WHAT THIS TASK INVOLVES
An exact copy of the lines from the one containing "Animal Friends" to the end of the records below is required, and nothing else.

Transcribed page contents

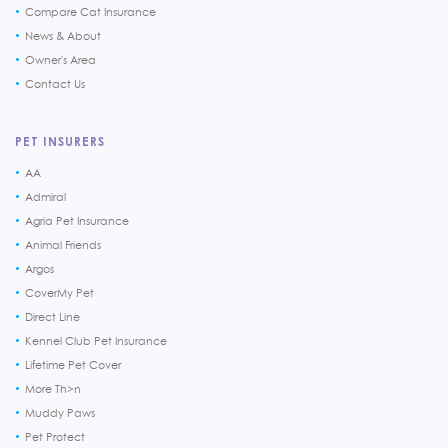
Compare Cat Insurance
News & About
Owner's Area
Contact Us
PET INSURERS
AA
Admiral
Agria Pet Insurance
Animal Friends
Argos
CoverMy Pet
Direct Line
Kennel Club Pet Insurance
Lifetime Pet Cover
More Th>n
Muddy Paws
Pet Protect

TASK RESULT
Animal Friends
Argos
CoverMy Pet
Direct Line
Kennel Club Pet Insurance
Lifetime Pet Cover
More Th>n
Muddy Paws
Pet Protect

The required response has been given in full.